» **GOAL OF THE EXERCISE**
Quote exactly and only this range of lines in the data below: the line that holds "Змішувач для умивальника" to the line that holds "З цим товаром також купують", both included.
=== DATA SECTION ===
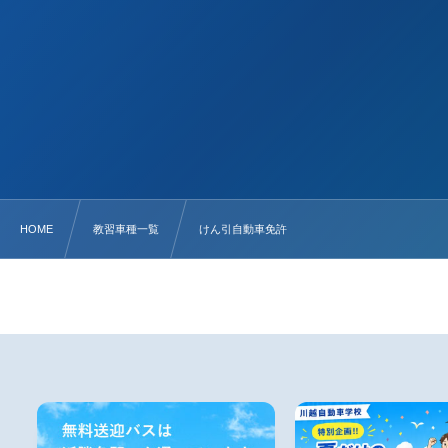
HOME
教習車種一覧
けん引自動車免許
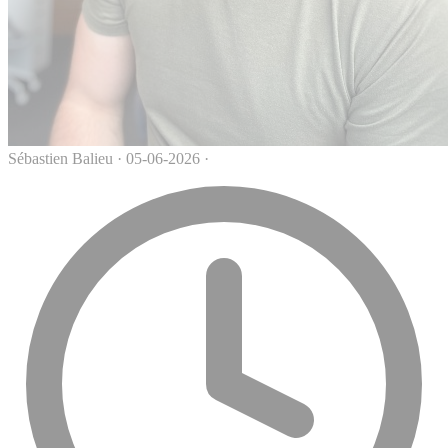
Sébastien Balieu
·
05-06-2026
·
===
=== DATA SECTION ===
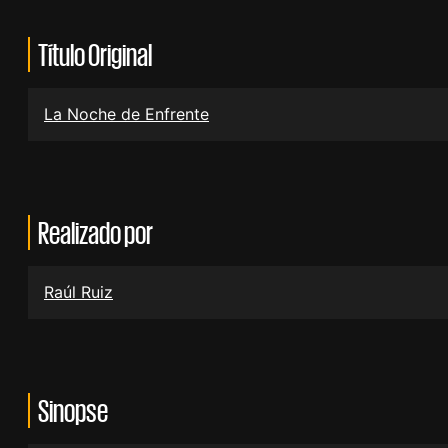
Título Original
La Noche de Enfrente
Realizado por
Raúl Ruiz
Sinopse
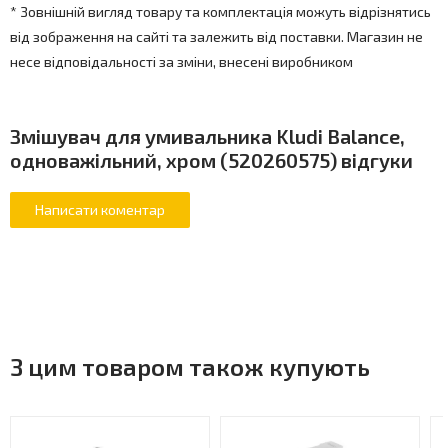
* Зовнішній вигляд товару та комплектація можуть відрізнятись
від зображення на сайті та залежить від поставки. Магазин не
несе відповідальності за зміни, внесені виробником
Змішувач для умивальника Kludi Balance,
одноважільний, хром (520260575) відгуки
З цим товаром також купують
===
» **RESULT**
Змішувач для умивальника Kludi Balance,
одноважільний, хром (520260575) відгуки
З цим товаром також купують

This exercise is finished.